→ DESCRIPTION OF THE TASK: The records below must be returned exactly, with every picture left out.

---*---

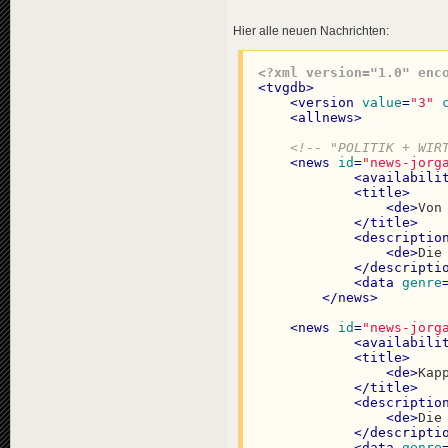
Hier alle neuen Nachrichten:
<?xml version="1.0" enc
<
tvgdb
>
<
version
value
=
"3"
<
allnews
>
<!-- "POLITIK + WIR
<
news
id
=
"news-jorg
<
availabili
<
title
>
<
de
>
Von
</
title
>
<
descriptio
<
de
>
Die
</
descripti
<
data
genre
</
news
>
<
news
id
=
"news-jorg
<
availabili
<
title
>
<
de
>
Kap
</
title
>
<
descriptio
<
de
>
Die
</
descripti
<
data
genre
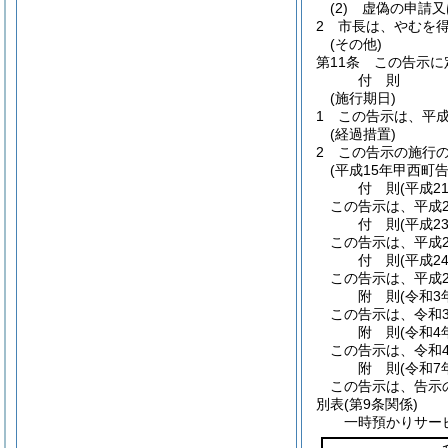
(2)
虚偽の申請又
2
市長は、やむを
(その他)
第11条
この告示に
付
則
(施行期日)
1
この告示は、平成
(経過措置)
2
この告示の施行
(平成15年甲西町告
付
則
(平成2
この告示は、平成2
付
則
(平成2
この告示は、平成2
付
則
(平成2
この告示は、平成2
附
則
(令和3
この告示は、令和
附
則
(令和4
この告示は、令和
附
則
(令和7
この告示は、告示
別表
(第9条関係)
一時預かりサー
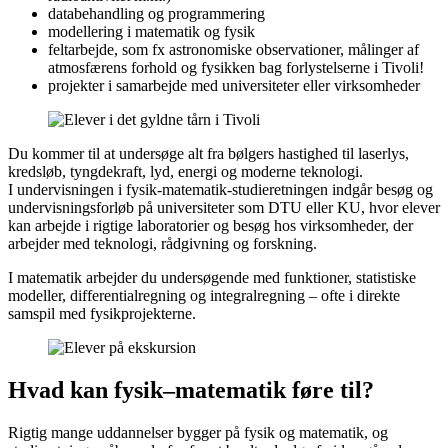
databehandling og programmering
modellering i matematik og fysik
feltarbejde, som fx astronomiske observationer, målinger af
atmosfærens forhold og fysikken bag forlystelserne i Tivoli!
projekter i samarbejde med universiteter eller virksomheder
Du kommer til at undersøge alt fra bølgers hastighed til laserlys,
kredsløb, tyngdekraft, lyd, energi og moderne teknologi.
I undervisningen i fysik-matematik-studieretningen indgår besøg og
undervisningsforløb på universiteter som DTU eller KU, hvor elever
kan arbejde i rigtige laboratorier og besøg hos virksomheder, der
arbejder med teknologi, rådgivning og forskning.
I matematik arbejder du undersøgende med funktioner, statistiske
modeller, differentialregning og integralregning – ofte i direkte
samspil med fysikprojekterne.
Hvad kan fysik–matematik føre til?
Rigtig mange uddannelser bygger på fysik og matematik, og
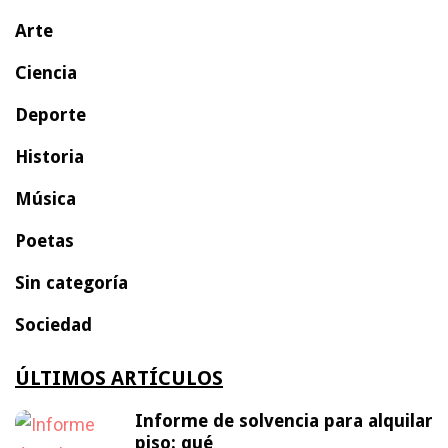
Arte
Ciencia
Deporte
Historia
Música
Poetas
Sin categoría
Sociedad
ÚLTIMOS ARTÍCULOS
Informe de solvencia para alquilar
piso: qué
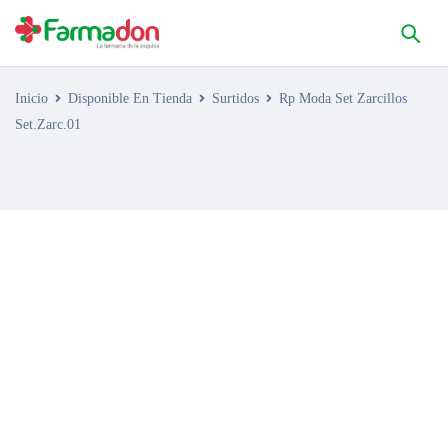
Inicio
Disponible En Tienda
Surtidos
Rp Moda Set Zarcillos
Set.Zarc.01
AGOTADO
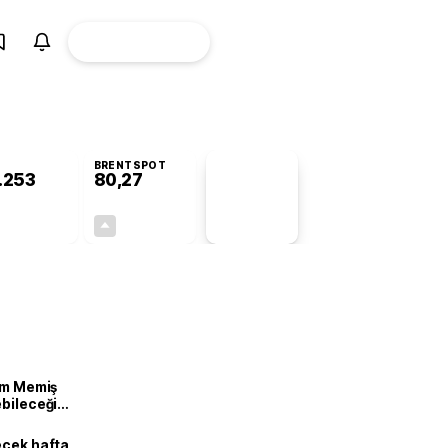
ÜYE
CANLI BORSA
Girişi
BRENTSPOT
.253
80,27
PİYASA
VERİLERİ
+0,19%
+1,72%
+0,00
1,36
lam Memiş
ebileceği
var
ecek hafta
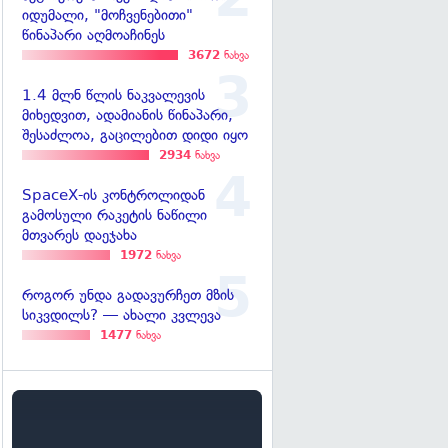
იდუმალი, "მოჩვენებითი"
წინაპარი აღმოაჩინეს
3672
ნახვა
1.4 მლნ წლის ნაკვალევის
მიხედვით, ადამიანის წინაპარი,
შესაძლოა, გაცილებით დიდი იყო
2934
ნახვა
SpaceX-ის კონტროლიდან
გამოსული რაკეტის ნაწილი
მთვარეს დაეჯახა
1972
ნახვა
როგორ უნდა გადავურჩეთ მზის
სიკვდილს? — ახალი კვლევა
1477
ნახვა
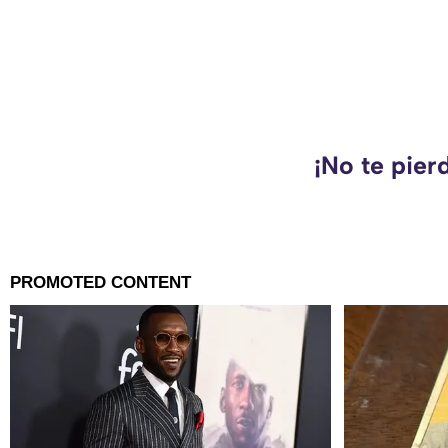
¡No te pier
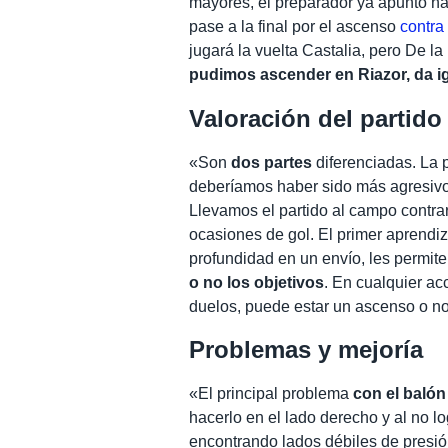
mayores, el preparador ya apuntó hac
pase a la final por el ascenso
contra
jugará la vuelta Castalia, pero De la
pudimos ascender en Riazor, da 
Valoración del partido
«Son
dos partes
diferenciadas. La 
deberíamos haber sido más agresivos
Llevamos el partido al campo contra
ocasiones de gol. El primer aprendi
profundidad en un envío, les permite
o no los objetivos
. En cualquier acc
duelos, puede estar un ascenso o n
Problemas y mejoría
«El principal problema
con el baló
hacerlo en el lado derecho y al no lo
encontrando lados débiles de presi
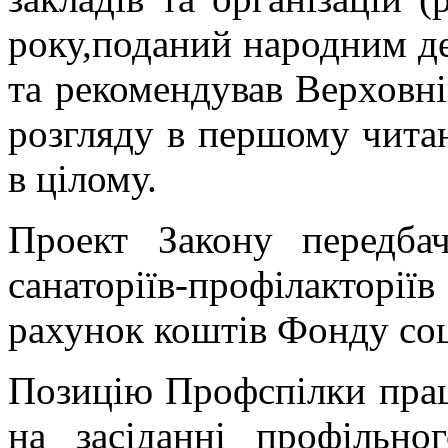
року,поданий народним де
та рекомендував Верховні
розгляду в першому читан
в цілому.
Проект Закону передбач
санаторіїв-профілакторії
рахунок коштів Фонду соц
Позицію Профспілки праці
на засіданні профільно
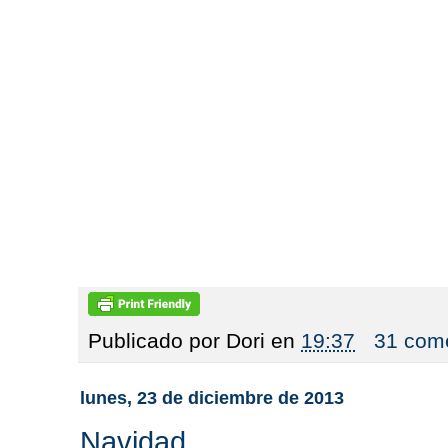
Publicado por
Dori
en
19:37
31 come
lunes, 23 de diciembre de 2013
Navidad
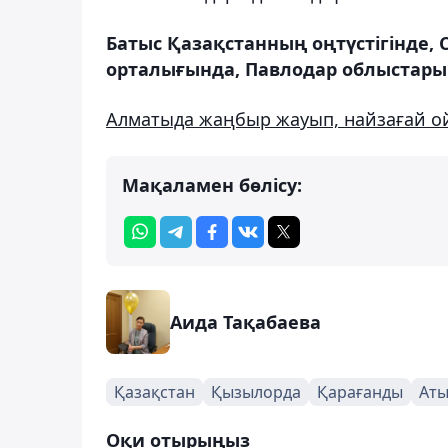
Батыс Қазақстанның оңтүстігінде, 
орталығында, Павлодар облыстар
Алматыда жаңбыр жауып, найзағай 
Мақаламен бөлісу:
Аида Тақабаева
Қазақстан
Қызылорда
Қарағанды
Аты
Оқи отырыңыз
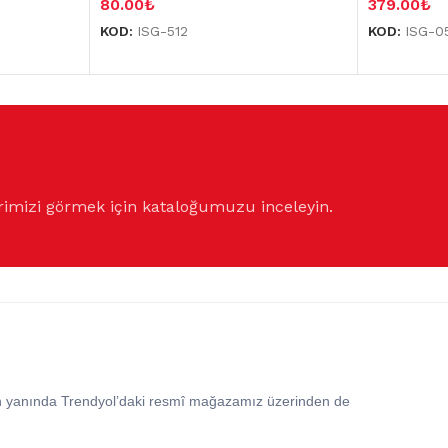
80.00
₺
379.00
₺
KOD:
ISG-512
KOD:
ISG-0
rimizi görmek için kataloğumuzu inceleyin.
in yanında Trendyol’daki resmî mağazamız üzerinden de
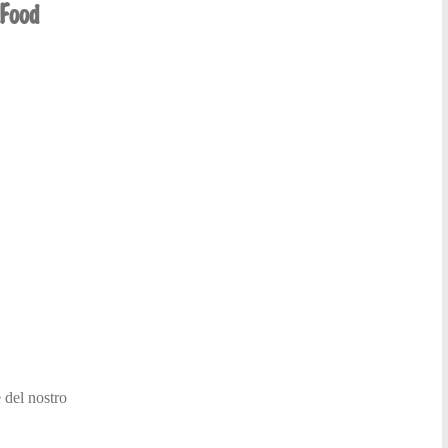
 Food
e del nostro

---*---

→ RESPONSE AREA:
Hier alle neuen Nachrichten:
<?xml version="1.0" enc
<
tvgdb
>
<
version
value
=
"3"
<
allnews
>
<!-- "POLITIK + WIR
<
news
id
=
"news-jorg
<
availabili
<
title
>
<
de
>
Von
</
title
>
<
descriptio
<
de
>
Die
</
descripti
<
data
genre
</
news
>
<
news
id
=
"news-jorg
<
availabili
<
title
>
<
de
>
Kap
</
title
>
<
descriptio
<
de
>
Die
</
descripti
<
data
genre
(2)
虚偽の申請又
2
市長は、やむを
(その他)
第11条
この告示に
付
則
(施行期日)
1
この告示は、平成
(経過措置)
2
この告示の施行
(平成15年甲西町告
付
則
(平成2
この告示は、平成2
付
則
(平成2
この告示は、平成2
付
則
(平成2
この告示は、平成2
附
則
(令和3
この告示は、令和
附
則
(令和4
この告示は、令和
附
則
(令和7
この告示は、告示
別表
(第9条関係)
一時預かりサー
databehandling og programmering
modellering i matematik og fysik
feltarbejde, som fx astronomiske observationer, målinger af
atmosfærens forhold og fysikken bag forlystelserne i Tivoli!
projekter i samarbejde med universiteter eller virksomheder
Du kommer til at undersøge alt fra bølgers hastighed til laserlys,
kredsløb, tyngdekraft, lyd, energi og moderne teknologi.
I undervisningen i fysik-matematik-studieretningen indgår besøg og
undervisningsforløb på universiteter som DTU eller KU, hvor elever
kan arbejde i rigtige laboratorier og besøg hos virksomheder, der
arbejder med teknologi, rådgivning og forskning.
I matematik arbejder du undersøgende med funktioner, statistiske
modeller, differentialregning og integralregning – ofte i direkte
samspil med fysikprojekterne.
Hvad kan fysik–matematik føre til?
Rigtig mange uddannelser bygger på fysik og matematik, og
Arte
Ciencia
Deporte
Historia
Música
Poetas
Sin categoría
Sociedad
ÚLTIMOS ARTÍCULOS
Informe de solvencia para alquilar
piso: qué
Inicio
Disponible En Tienda
Surtidos
Rp Moda Set Zarcillos
Set.Zarc.01
AGOTADO
ÜYE
CANLI BORSA
Girişi
BRENTSPOT
.253
80,27
PİYASA
VERİLERİ
+0,19%
+1,72%
+0,00
1,36
lam Memiş
ebileceği
var
ecek hafta
იდუმალი, "მოჩვენებითი"
წინაპარი აღმოაჩინეს
3672
ნახვა
1.4 მლნ წლის ნაკვალევის
მიხედვით, ადამიანის წინაპარი,
შესაძლოა, გაცილებით დიდი იყო
2934
ნახვა
SpaceX-ის კონტროლიდან
გამოსული რაკეტის ნაწილი
მთვარეს დაეჯახა
1972
ნახვა
როგორ უნდა გადავურჩეთ მზის
სიკვდილს? — ახალი კვლევა
1477
ნახვა
¡No te pier
mayores, el preparador ya apuntó hac
pase a la final por el ascenso
contra
jugará la vuelta Castalia, pero De la
pudimos ascender en Riazor, da 
Valoración del partido
«Son
dos partes
diferenciadas. La 
deberíamos haber sido más agresivos
Llevamos el partido al campo contra
ocasiones de gol. El primer aprendi
profundidad en un envío, les permite
o no los objetivos
. En cualquier acc
duelos, puede estar un ascenso o n
Problemas y mejoría
«El principal problema
con el baló
hacerlo en el lado derecho y al no lo
encontrando lados débiles de presi
року,поданий народним де
та рекомендував Верховні
розгляду в першому читан
в цілому.
Проект Закону передбач
санаторіїв-профілакторії
рахунок коштів Фонду соц
Позицію Профспілки праці
на засіданні профільно
Publicado por
Dori
en
19:37
31 come
lunes, 23 de diciembre de 2013
Navidad
Батыс Қазақстанның оңтүстігінде, 
орталығында, Павлодар облыстар
Алматыда жаңбыр жауып, найзағай 
Мақаламен бөлісу:
Аида Тақабаева
Қазақстан
Қызылорда
Қарағанды
Аты
Оқи отырыңыз
80.00
₺
379.00
₺
KOD:
ISG-512
KOD:
ISG-0
rimizi görmek için kataloğumuzu inceleyin.
in yanında Trendyol’daki resmî mağazamız üzerinden de
 Food
e del nostro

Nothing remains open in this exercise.